商品名RU MELODIYA D-032137-38 ヴィルヘルム・フルトヴェングラー ワーグナー・序曲集

知識よりも情緒が音楽を響かせて、全体よりも細部が音楽をつくる。楽員はその指揮に従えば、奇跡を体験できた。》1945年にソ連がベルリン占領時に接収した音源。roct(GOST)ガストは5ヵ年計画の意味で、G-56は1956年~1960年のプレス盤。露メロディアはSP盤復刻の M10 シリーズが評判が良い。その理由は、戦時下から逃れたSP盤の金属原盤と保存の良いSP盤が保存されていた為です。帝政ロシア時代より、英 H.M.V.、独グラモフォン・仏パテと深い関係をもっていたことから、LP時代も、カッテング、製盤技術を H.M.V. (EMI)の改良機を日本ソニーの PCM が導入されるまで使用されています。

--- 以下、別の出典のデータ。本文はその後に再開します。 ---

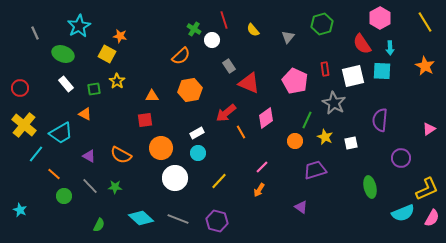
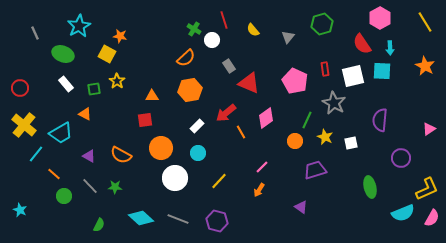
orange semicircle at (181, 56): moved 5 px right, 2 px down
white rectangle at (197, 133): moved 7 px up; rotated 16 degrees counterclockwise
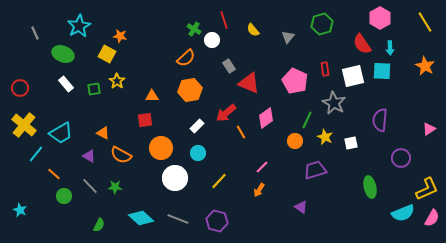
orange triangle at (85, 114): moved 18 px right, 19 px down
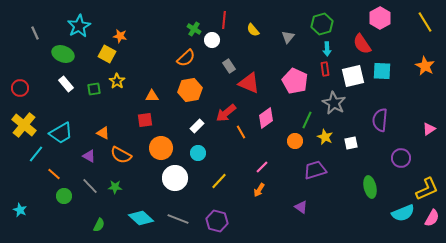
red line at (224, 20): rotated 24 degrees clockwise
cyan arrow at (390, 48): moved 63 px left, 1 px down
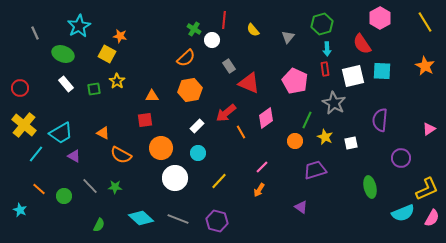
purple triangle at (89, 156): moved 15 px left
orange line at (54, 174): moved 15 px left, 15 px down
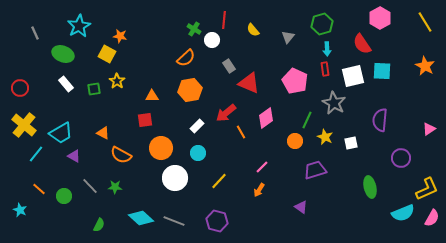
gray line at (178, 219): moved 4 px left, 2 px down
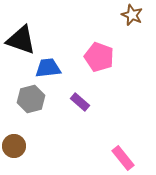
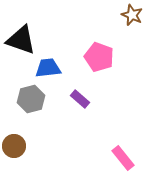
purple rectangle: moved 3 px up
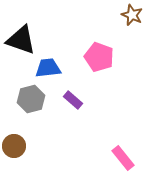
purple rectangle: moved 7 px left, 1 px down
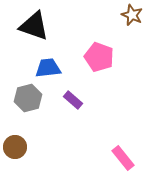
black triangle: moved 13 px right, 14 px up
gray hexagon: moved 3 px left, 1 px up
brown circle: moved 1 px right, 1 px down
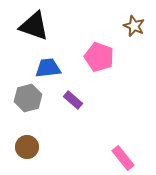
brown star: moved 2 px right, 11 px down
brown circle: moved 12 px right
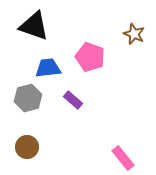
brown star: moved 8 px down
pink pentagon: moved 9 px left
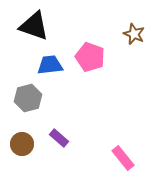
blue trapezoid: moved 2 px right, 3 px up
purple rectangle: moved 14 px left, 38 px down
brown circle: moved 5 px left, 3 px up
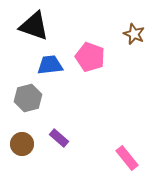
pink rectangle: moved 4 px right
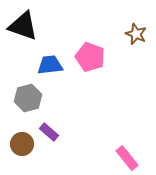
black triangle: moved 11 px left
brown star: moved 2 px right
purple rectangle: moved 10 px left, 6 px up
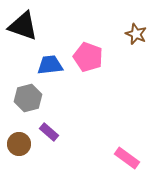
pink pentagon: moved 2 px left
brown circle: moved 3 px left
pink rectangle: rotated 15 degrees counterclockwise
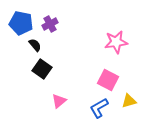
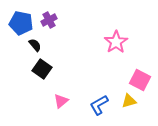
purple cross: moved 1 px left, 4 px up
pink star: rotated 25 degrees counterclockwise
pink square: moved 32 px right
pink triangle: moved 2 px right
blue L-shape: moved 3 px up
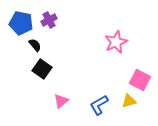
pink star: rotated 10 degrees clockwise
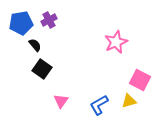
blue pentagon: rotated 20 degrees counterclockwise
pink triangle: rotated 14 degrees counterclockwise
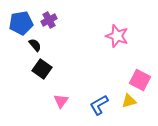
pink star: moved 1 px right, 6 px up; rotated 30 degrees counterclockwise
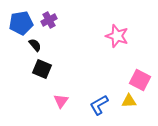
black square: rotated 12 degrees counterclockwise
yellow triangle: rotated 14 degrees clockwise
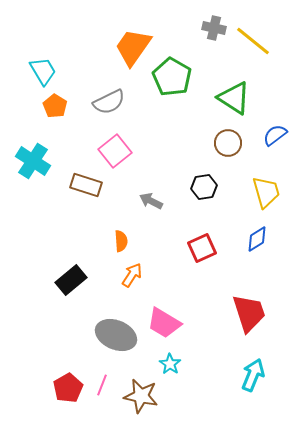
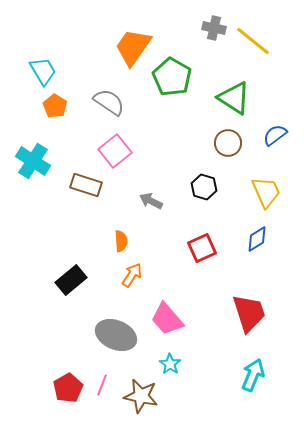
gray semicircle: rotated 120 degrees counterclockwise
black hexagon: rotated 25 degrees clockwise
yellow trapezoid: rotated 8 degrees counterclockwise
pink trapezoid: moved 3 px right, 4 px up; rotated 18 degrees clockwise
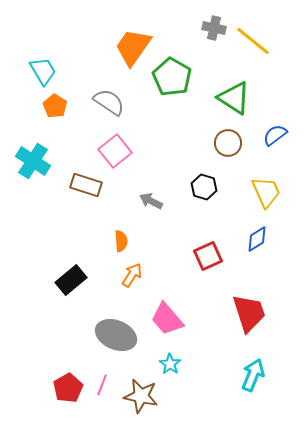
red square: moved 6 px right, 8 px down
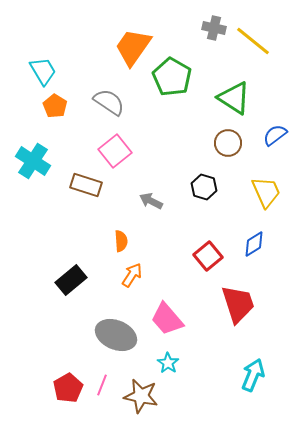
blue diamond: moved 3 px left, 5 px down
red square: rotated 16 degrees counterclockwise
red trapezoid: moved 11 px left, 9 px up
cyan star: moved 2 px left, 1 px up
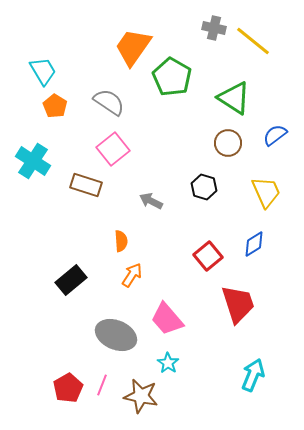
pink square: moved 2 px left, 2 px up
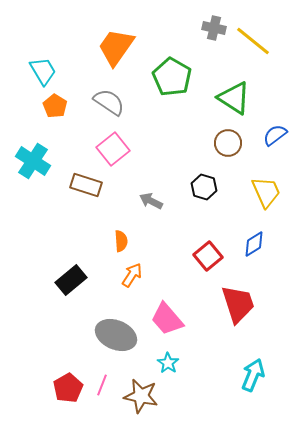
orange trapezoid: moved 17 px left
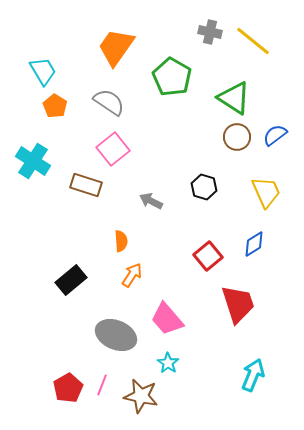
gray cross: moved 4 px left, 4 px down
brown circle: moved 9 px right, 6 px up
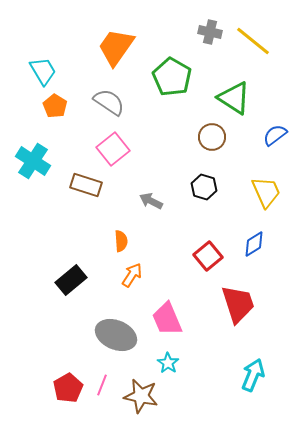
brown circle: moved 25 px left
pink trapezoid: rotated 18 degrees clockwise
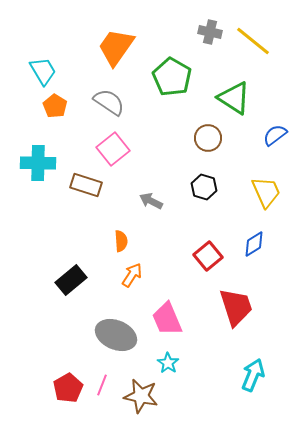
brown circle: moved 4 px left, 1 px down
cyan cross: moved 5 px right, 2 px down; rotated 32 degrees counterclockwise
red trapezoid: moved 2 px left, 3 px down
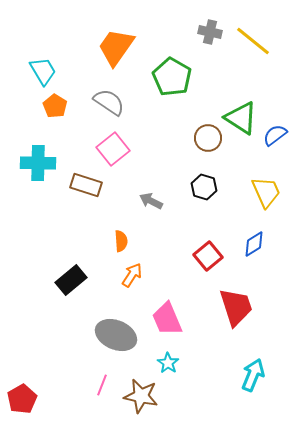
green triangle: moved 7 px right, 20 px down
red pentagon: moved 46 px left, 11 px down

『ローエングリン』第1幕への前奏曲の神々しさ、『タンホイザー』序曲の弦楽器の細かな動きの驚くべき雄弁なニュアンス、ウィーン・フィルの繊細な名人芸にうならされます。1952年12月3日録音の『タンホイザー』序曲と1954年3月4日録音の『ローエングリン』第1幕への前奏曲を一面に。1949年4月4日録音の『さまよえるオランダ人』序曲と『ニュルンベルクのマイスタージンガー』第1幕への前奏曲が二面。この二面の曲は、『ワルキューレ』や、『神々の黄昏』を組み合わせて数バージョンがあります。求心力がある演奏で、序曲だけで名作オペラの真髄を知る事ができるくらいです。曲が進むに連れ次第にドラマの深淵へと引きずり込まれてゆく。ウィーン・フィルのメンバーもオペラを理解していたし、フルトヴェングラーの伝えんとすることは心得たものだったのだ。厳粛な精神性ではなく大衆的表現を押し出した、個性が魅力。フルトヴェングラーがワーグナーをベートーヴェンの延長線上に解釈していたのが聴かれる。人間感情の吐露がワーグナーのオペラ世界の神々しさと凌ぎ合っているところに魅力を覚える。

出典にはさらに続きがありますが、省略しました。